Redacción @vozdelcampo
Mientras los discursos institucionales vuelven a hablar de participación, empoderamiento y trabajo territorial, en el mundo rural de Colchagua crece una pregunta incómoda: ¿qué resultados concretos están dejando realmente las mesas y comités ligados a INDAP en la vida diaria de las mujeres campesinas?
La reciente sesión de la Mesa de la Mujer Rural realizada en Nancagua volvió a reunir a dirigentas, autoridades y representantes de distintos servicios públicos. La escena es conocida desde hace años: fotografías protocolares, exposiciones sobre planes de trabajo, llamados al fortalecimiento organizacional y un discurso centrado en la equidad de género y el desarrollo rural.
Sin embargo, lejos del lenguaje institucional, en sectores campesinos aparece una percepción mucho más crítica respecto al funcionamiento de estas instancias.
Muchas de las participantes llevan años circulando entre mesas provinciales, encuentros regionales, seminarios y giras técnicas. Son rostros conocidos dentro del ecosistema institucional rural. El problema no es necesariamente su permanencia, sino la sensación de que las estructuras terminan girando sobre sí mismas, sin renovar liderazgos ni generar transformaciones visibles en los territorios que dicen representar.
En teoría, tanto la Mesa de la Mujer Rural como los Comités de Agencia de Área (CADA) cumplen funciones relevantes. Según INDAP, estos espacios buscan canalizar necesidades campesinas, evaluar programas, proponer mejoras y fortalecer la participación de usuarios y usuarias en la toma de decisiones. El objetivo parece correcto: acercar el Estado al territorio y construir políticas desde las bases.

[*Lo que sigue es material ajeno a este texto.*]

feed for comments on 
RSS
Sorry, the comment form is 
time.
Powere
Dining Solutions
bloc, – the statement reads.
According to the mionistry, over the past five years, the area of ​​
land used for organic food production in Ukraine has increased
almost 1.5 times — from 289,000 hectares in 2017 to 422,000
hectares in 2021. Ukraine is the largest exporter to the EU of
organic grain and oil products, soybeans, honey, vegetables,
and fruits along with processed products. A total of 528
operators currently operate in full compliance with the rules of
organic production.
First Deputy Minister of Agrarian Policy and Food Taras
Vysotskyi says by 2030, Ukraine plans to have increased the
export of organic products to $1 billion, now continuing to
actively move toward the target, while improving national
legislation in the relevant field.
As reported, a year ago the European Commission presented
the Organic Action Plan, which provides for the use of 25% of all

Pero la distancia entre el diseño institucional y la realidad cotidiana sigue siendo evidente.
Porque mientras se desarrollan reuniones, capacitaciones y jornadas de diálogo, muchas agricultoras continúan enfrentando problemas estructurales que se repiten año tras año: dificultades para comercializar sus productos, acceso limitado al agua, escasa innovación tecnológica, baja rentabilidad de la pequeña agricultura y dependencia de fondos concursables que rara vez generan autonomía sostenida.
Ahí aparece el principal cuestionamiento: ¿estas mesas están resolviendo problemas o administrando diagnósticos eternos?

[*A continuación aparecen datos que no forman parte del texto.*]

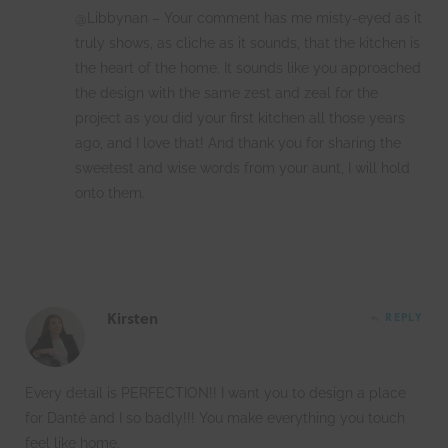
@Libbynan – Your comment has me misty-eyed as it
truly shows, as cliche as it sounds, that the kitchen is
the heart of the home. It sounds like you approached
the design with the same zest and zeal for the
project as you did your first kitchen all those years
ago, and I love that! And thank you for sharing the
sweetest and wise words from your aunt, I will hold
onto them.
Kirsten
REPLY
Every detail is PERFECTION!! I want you to design a place
for Danté and I so badly!!! You make everything you touch
feel like home.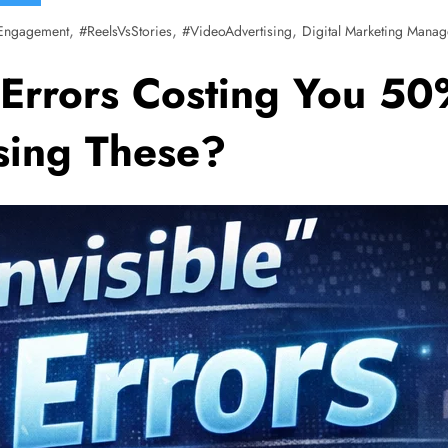
,
,
,
Engagement
#ReelsVsStories
#VideoAdvertising
Digital Marketing Manag
Errors Costing You 50%
ssing These?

La crítica no apunta únicamente a las participantes. También alcanza a la lógica institucional que muchas veces parece medir éxito en función de actividades ejecutadas y no de impactos reales. En otras palabras: abundan las reuniones, pero cuesta identificar indicadores concretos que permitan saber cuánto mejoró efectivamente la vida de las mujeres rurales gracias a estas instancias.
¿Cuántos emprendimientos siguen funcionando después de recibir apoyo?
¿Cuántas agricultoras aumentaron sus ingresos de manera sostenible?
¿Cuántos acuerdos de estas mesas terminaron transformándose en políticas concretas?
¿Cuánto dinero público se destina a logística, traslados y actividades protocolares?
Son preguntas legítimas en un contexto donde el Estado destina recursos permanentes al fortalecimiento organizacional rural.
Otro elemento que genera ruido en algunos territorios es la contradicción entre el discurso de sororidad y representación colectiva frente a ciertas dinámicas internas que, según críticas recurrentes, terminan concentrando protagonismo y oportunidades en grupos reducidos o dirigencias históricas. Eso provoca desafección entre mujeres rurales que no participan de estos círculos y que sienten que las decisiones continúan tomándose lejos de sus realidades cotidianas.
Pese a ello, desconocer completamente el valor de estas instancias también sería injusto. En distintos puntos del país, programas vinculados a mujeres rurales sí han permitido procesos de capacitación, formalización y fortalecimiento de pequeños emprendimientos. El problema parece estar menos en la existencia de las mesas y más en la dificultad para demostrar su impacto territorial profundo.
En tiempos donde el mundo rural enfrenta desafíos complejos —crisis hídrica, envejecimiento campesino, migración juvenil y fragilidad económica— la discusión ya no debería centrarse únicamente en la participación simbólica, sino en la capacidad real de estas estructuras para generar cambios medibles y sostenibles.
Porque al final, la legitimidad de cualquier mesa territorial no se construye en la fotografía oficial ni en el discurso institucional. Se construye en los campos, en las ferias, en las pequeñas agricultoras que logran vivir dignamente de su trabajo y en comunidades rurales que efectivamente sienten que alguien las representa.